R/UPG.R

Defines functions UPG

Documented in UPG

#' @name UPG
#'
#' @title Efficient MCMC Samplers for Bayesian probit regression and various logistic regression models
#'
#' @description \code{UPG} estimates Bayesian regression models for binary or categorical outcomes using samplers based on marginal data augmentation.
#'
#' @usage
#' UPG(y,
#'     X,
#'     model,
#'     Ni          = NULL,
#'     baseline    = NULL,
#'     draws       = 1000,
#'     burnin      = 1000,
#'     A0          = 4,
#'     B0          = 4,
#'     d0          = 2.5,
#'     D0          = 1.5,
#'     G0          = 100,
#'     verbose     = TRUE,
#'     gamma.boost = TRUE,
#'     delta.boost = TRUE,
#'     beta.start  = NULL)
#'
#' @param y a binary vector for probit and logit models. A character, factor or numeric vector for multinomial logit models. A numerical vector of the number of successes for the binomial model.
#' @param X a matrix of explanatory variables including an intercept in the first column. Rows are individuals, columns are variables.
#' @param model indicates the model to be estimated. \code{'probit'} for the probit model, \code{'logit'} for the logit model, \code{'mnl'} for the multinomial logit model or \code{'binomial'} for the binomial logit model.
#' @param Ni a vector containing the number of trials when estimating a binomial logit model.
#' @param baseline a string that can be used to change the baseline category in MNL models. Default baseline is the most commonly observed category.
#' @param draws number of saved Gibbs sampler iterations. Default is 1000 for illustration purposes, you should use more when estimating a model (e.g. 10,000).
#' @param burnin number of burned Gibbs sampler iterations. Default is 1000 for illustration purposes, you should use more when estimating a model (e.g. 2,000).
#' @param A0 prior variance for the intercept, 4 is the default.
#' @param B0 prior variance for the coefficients, 4 is the default.
#' @param d0 prior shape for working parameter delta, 2.5 is the default.
#' @param D0 prior rate for working parameter delta,  1.5 is the default.
#' @param G0 prior variance for working parameter gamma, 100 is the default.
#' @param verbose logical variable indicating whether progress should be printed during estimation.
#' @param gamma.boost logical variable indicating whether location-based parameter expansion boosting should be used.
#' @param delta.boost logical variable indicating whether scale-based parameter expansion boosting should be used.
#' @param beta.start provides starting values for beta (e.g. for use within Gibbs sampler).

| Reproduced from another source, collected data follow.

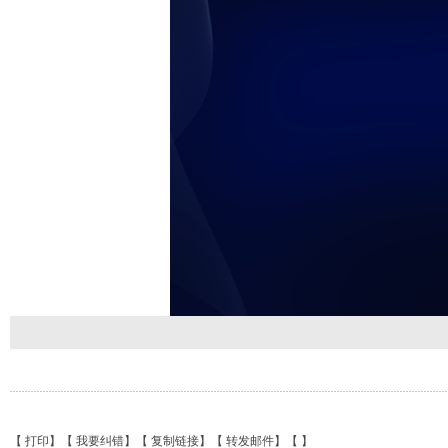
【
打印
】【
我要纠错
】【
复制链接
】【
转发邮件
】【
】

Baseline coefficients need to be zero for multinomial model.
#'
#' @return Depending on the estimated model, \code{UPG()} returns a \code{UPG.Probit}, \code{UPG.Logit}, \code{UPG.MNL} or \code{UPG.Binomial} object.
#'
#' @seealso
#' \code{\link{summary.UPG.Probit}} to summarize a \code{UPG.Probit} object and to create tables.
#' \code{\link{predict.UPG.Logit}} to predict probabilities using a \code{UPG.Logit} object.
#' \code{\link{plot.UPG.MNL}} to plot a \code{UPG.MNL} object.
#'
#' @author Gregor Zens
#'
#' @examples
#' \donttest{
#' # load package
#' library(UPG)
#'
#' # estimate a probit model using example data
#' # warning: use more burn-ins, burnin = 100 is just used for demonstration purposes
#' data(lfp)
#' y = lfp[,1]
#' X = lfp[,-1]
#' results.probit = UPG(y = y, X = X, model = "probit", burnin = 100)
#'
#' # estimate a logit model using example data
#' # warning: use more burn-ins, burnin = 100 is just used for demonstration purposes
#' data(lfp)
#' y = lfp[,1]
#' X = lfp[,-1]
#' results.logit = UPG(y = y, X = X, model = "logit", burnin = 100)
#'
#' # estimate a MNL model using example data
#' # warning: use more burn-ins, burnin = 100 is just used for demonstration purposes
#' data(program)
#' y = program[,1]
#' X = program[,-1]
#' results.mnl = UPG(y = y, X = X, model = "mnl", burnin = 100)
#'
#' # estimate a binomial logit model using example data
#' # warning: use more burn-ins, burnin = 100 is just used for demonstration purposes
#' data(titanic)
#' y  = titanic[,1]
#' Ni = titanic[,2]
#' X  = titanic[,-c(1,2)]
#' results.binomial = UPG(y = y, X = X, Ni = Ni, model = "binomial", burnin = 100)
#'}
#'
#' @import ggplot2
#' @import knitr
#' @import stats
#' @import pgdraw
#' @import mnormt
#' @import matrixStats
#' @import coda
#' @importFrom utils flush.console setTxtProgressBar txtProgressBar
#'
#'@export
UPG = function(y,                     # dependent variable
               X,                     # design matrix
               model,                 # which model to estimate
               Ni          = NULL,    # number of trials (binomial only)
               baseline    = NULL,    # baseline category for MNL models
               draws       = 1000,    # number of saved draws
               burnin      = 1000,    # number of burn-in iterations
               A0          = 4,       # prior variance on intercepts
               B0          = 4,       # prior variance on remaining coefficients
               d0          = 2.5,     # prior scale of delta
               D0          = 1.5,     # prior rate  of delta
               G0          = 100,     # prior variance on gamma
               verbose     = TRUE,    # show progress bar
               gamma.boost = TRUE,    # use location-based expansion
               delta.boost = TRUE,    # use scale-based expansion
               beta.start  = NULL     # provide starting values for beta (for use in Gibbs sampler)
){

  if(verbose)          cat("Checking data & inputs ... \n")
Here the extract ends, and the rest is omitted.